(Saved entries)
Start of Block

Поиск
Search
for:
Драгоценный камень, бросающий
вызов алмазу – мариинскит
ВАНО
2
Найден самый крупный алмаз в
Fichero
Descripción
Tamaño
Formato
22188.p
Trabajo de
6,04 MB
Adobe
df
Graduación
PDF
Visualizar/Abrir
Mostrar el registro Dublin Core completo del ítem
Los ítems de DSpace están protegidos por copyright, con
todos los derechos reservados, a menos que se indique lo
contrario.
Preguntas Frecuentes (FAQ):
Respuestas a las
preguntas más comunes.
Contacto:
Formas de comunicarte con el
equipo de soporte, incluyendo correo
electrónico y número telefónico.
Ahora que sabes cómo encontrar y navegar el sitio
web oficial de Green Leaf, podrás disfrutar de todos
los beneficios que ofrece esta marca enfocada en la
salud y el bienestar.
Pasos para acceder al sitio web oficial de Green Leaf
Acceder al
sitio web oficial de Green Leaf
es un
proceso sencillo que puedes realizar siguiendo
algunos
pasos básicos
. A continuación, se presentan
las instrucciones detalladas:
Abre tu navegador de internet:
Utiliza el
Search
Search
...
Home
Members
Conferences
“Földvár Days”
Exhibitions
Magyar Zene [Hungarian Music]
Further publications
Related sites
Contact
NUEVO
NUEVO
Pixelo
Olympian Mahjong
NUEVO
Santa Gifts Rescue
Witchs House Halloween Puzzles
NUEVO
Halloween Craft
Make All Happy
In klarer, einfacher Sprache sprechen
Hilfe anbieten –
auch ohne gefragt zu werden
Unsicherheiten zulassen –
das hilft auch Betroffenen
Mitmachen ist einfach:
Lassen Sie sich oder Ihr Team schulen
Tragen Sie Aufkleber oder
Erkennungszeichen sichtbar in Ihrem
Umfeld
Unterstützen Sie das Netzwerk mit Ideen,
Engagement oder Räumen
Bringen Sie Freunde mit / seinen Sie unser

End of Block

Lines from the entries that contain the word "Leaf" are what the answer must hold.

web oficial de Green Leaf, podrás disfrutar de todos
Pasos para acceder al sitio web oficial de Green Leaf
sitio web oficial de Green Leaf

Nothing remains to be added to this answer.